Domingo ha sido y es persona de profundas creencias religiosas, católico nada dogmático, pero sí un gran marianista a capa cabal. No sólo ha creado varios cuadros con temática religiosa, sino que ha adquirido alguna que otra imagen para su veneración en lugares públicos. Admiró la vida y obra del hermano Pedro, que en tierras americanas fundara una orden religiosa para acudir al auxilio de los más necesitados. A la sincera veneración de este tinerfeño universal, se le unía la que mantuvo por el jesuita lagunero Padre Anchieta, conocido como el Apóstol del Brasil y fundador de la ciudad de Sao Pablo.
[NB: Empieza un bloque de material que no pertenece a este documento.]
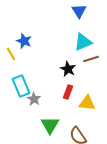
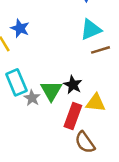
black star: (68, 69) -> (73, 85), moved
red rectangle: (68, 92) -> (73, 116), moved, size x1.5
green triangle: (50, 125) -> (51, 91), moved

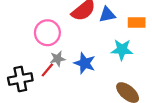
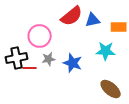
red line: (47, 70) -> (30, 68), moved, turned 48
black cross: (20, 79) -> (17, 58), moved

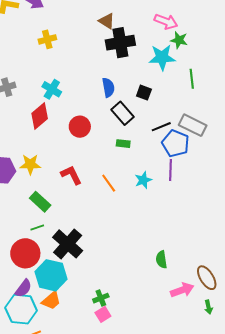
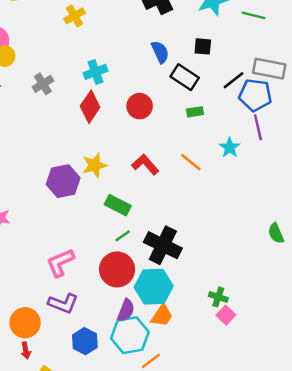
green line: (192, 79) -> (254, 15), turned -54
cyan cross: (52, 89) -> (95, 72), turned -36
green cross: (101, 298) -> (218, 297), turned -35

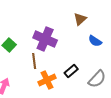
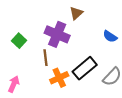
brown triangle: (80, 19) -> (76, 13), moved
black rectangle: (71, 71) -> (85, 68), size x1.6

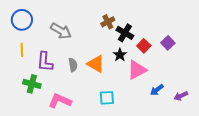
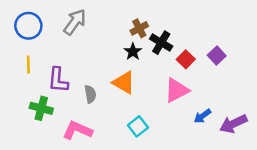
gray arrow: (61, 31) -> (75, 22), moved, turned -85
black star: (120, 55) -> (133, 52), moved
gray semicircle: (73, 65) -> (90, 94), moved
purple arrow: (181, 96) -> (233, 124), size x1.5
cyan square: (107, 98) -> (138, 126), turned -35

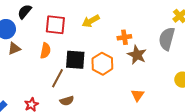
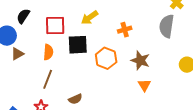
brown star: (137, 55) -> (140, 60), moved
black square: (75, 60) -> (78, 45), moved
brown line: (58, 78) -> (48, 79), moved

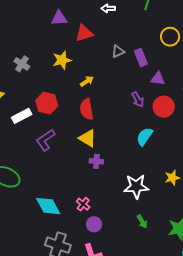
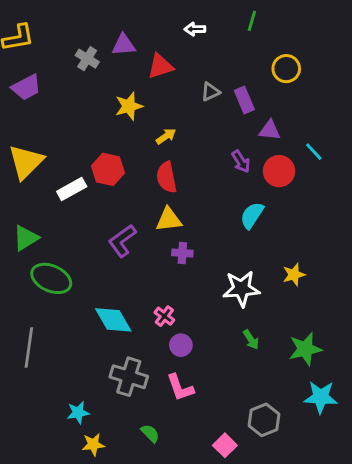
gray cross: (22, 64) -> (87, 59), moved
yellow triangle: (88, 138) -> (169, 220), turned -36
purple L-shape: (45, 140) -> (122, 241), moved

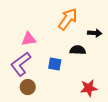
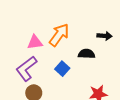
orange arrow: (68, 19) -> (59, 35), moved
blue square: (55, 64) -> (62, 69), turned 32

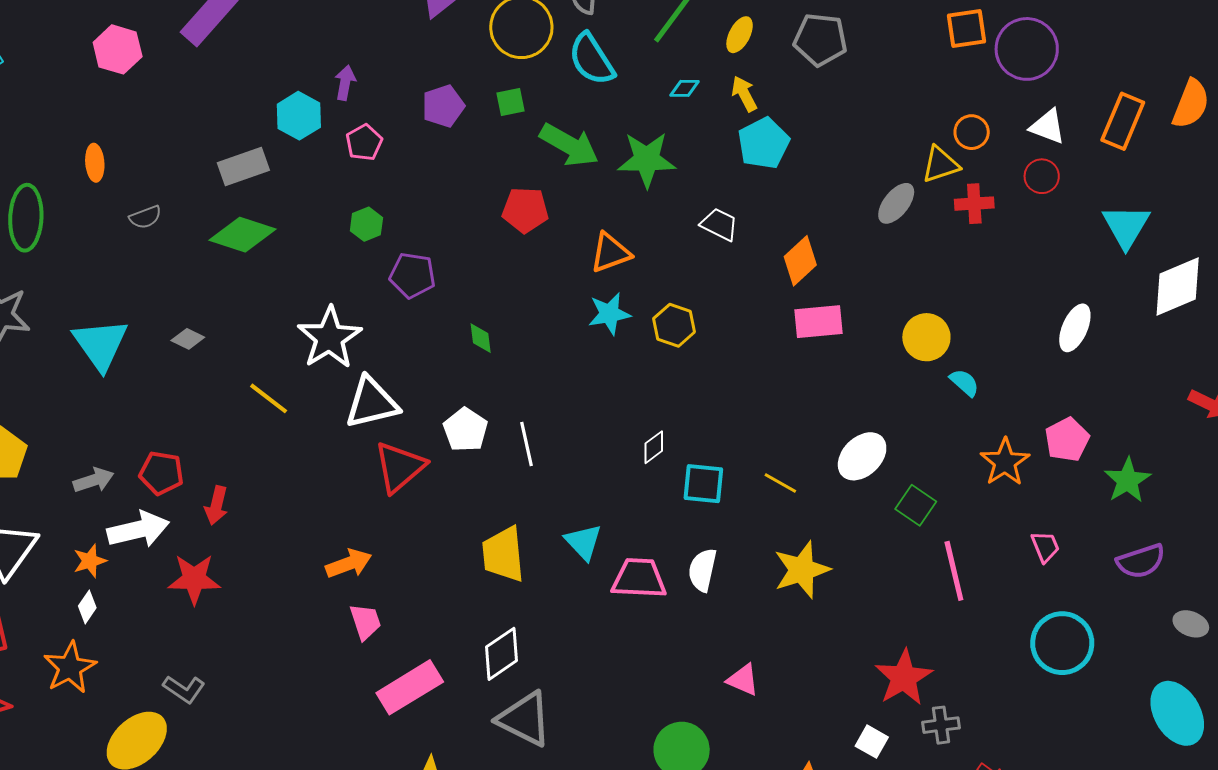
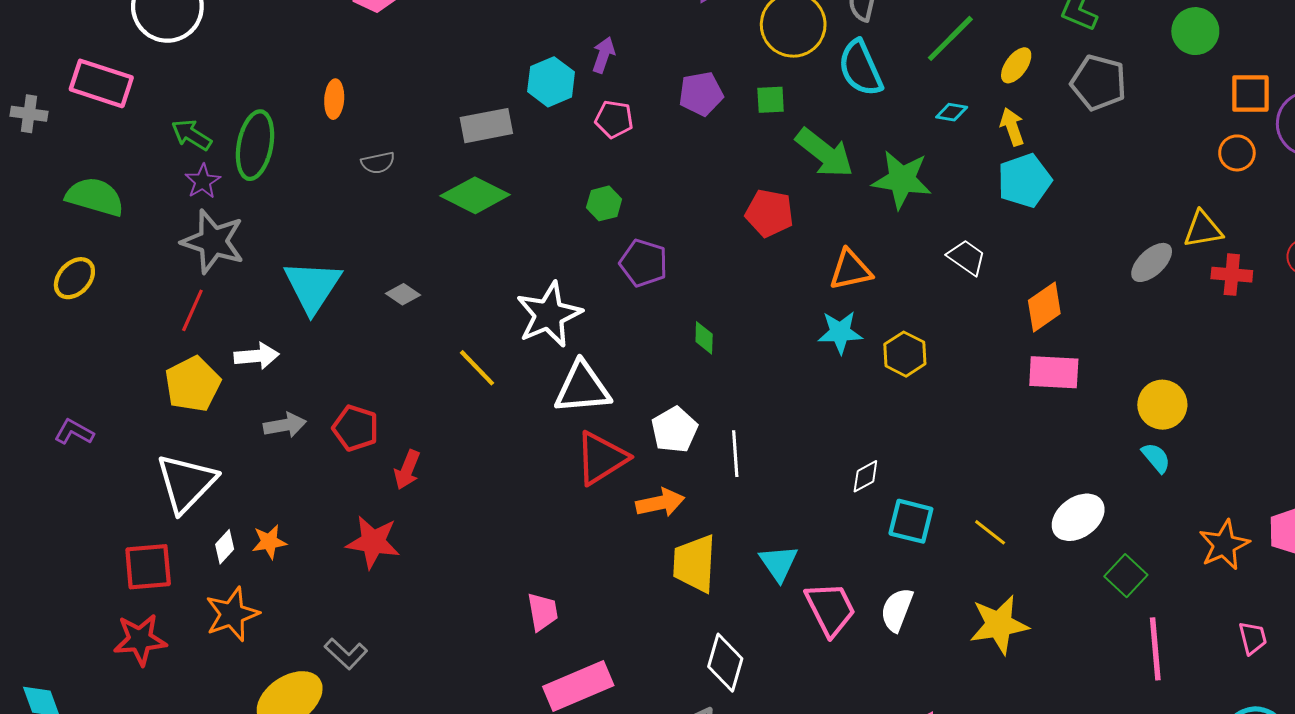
orange circle: (972, 132) -> (1237, 153), moved
pink pentagon: (364, 142) -> (614, 119), turned 30
cyan semicircle: (964, 383) -> (1156, 458), moved
white arrow: (138, 530) -> (257, 356), moved, size x0.7
orange star: (90, 561) -> (269, 542), moved
orange arrow: (349, 564) -> (660, 503), moved
pink trapezoid: (639, 578) -> (830, 609), turned 52
white diamond: (87, 607) -> (225, 547), moved
white diamond: (501, 654) -> (725, 663), moved, turned -48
Durante muchos años, lo he visitado, siempre por junio y diciembre, en esas ocasiones le llevaba una lata de bollitos de nata hechos por mi suegra y que él apreciaba sobremanera. A cambio, me traía para Gran Canaria unas botellitas de finos licores de limón y naranja, así como mistela de fuerte café, sus especialidades alcohólicas, en donde ponía en práctica antiguas recetas de abuelas y bisabuelas.
Todo él era exquisitez, caballerosidad, gallardía, coherencia intelectual, verbo luminoso, postura y compostura llena de dignidad, jamás de arrogancia. De él puedo decir lo que Pablo, el apóstol, dijo de sí mismo: Con el grande me hice grande y con el pequeño me hice pequeño y a todos he predicado a Jesucristo Resucitado.
Sentía tal necesidad de formarnos en plenitud que, a pesar de ser reacio a pedir favores a la clase política, mandó escritos a todos los presidentes de Cabildos de las Islas, rogándoles su concurso económico para facilitar a sus alumnos visitar todo el Archipiélago Canario, cuestión ésta que consiguió, permitiéndonos a muchos de nosotros, aprender Arte Canario sobre el terreno. Alguna que otra vez tuvo que lidiar con unos cuantos precoces alborotadores. Aún recuerdo cuando se quedó estupefacto viendo como cuatro o cinco de nosotros se habían encaramado al viejo campanario de la Iglesia Matriz de Tacoronte, lanzando las campanas al vuelo causando gran escándalo en el cura, el sacristán y resto de la feligresía local.
No sé si te has dado cuenta querido Domingo que a veces te escribía a ti, otras tantas lo hacía para quien ésto pudiera leer; pero siempre se agolparon para salir las mil y unas situaciones, que juntos vivimos y gracias a Dios podremos seguir viviendo. Tú desde tu coqueta atalaya de esos longevos años que te niegas a confesar y yo con mis juveniles sesenta y ocho eneros, esperamos lo que debemos esperar. Tú lo tienes más fácil que yo, eres muy superior a todos nosotros y por ello tu Gloria será imperecedera. Ahí están tus cientos de artículos científicos y tus bien desarrollados libros de Arte e Historia como muestra permanente de tu exquisita forma de ser y de tu talento sin mácula.
No sólo mi mujer, nuestra querida Maricarmen, sino mis hermanos, mis cuñados y mis hijos te recordarán siempre, pues tu fuiste el hacedor intrépido que de la nada hiciste a este Cronista Oficial de Telde y Académico Correspondiente de la Real de la Historia. Créeme, tuyos son todos los méritos, yo sólo soy obra tuya. Ten por seguro que te amaré y recordaré por siempre. No me despido de ti, jamás lo he hecho, sólo te digo ¡Hasta siempre, Maestro!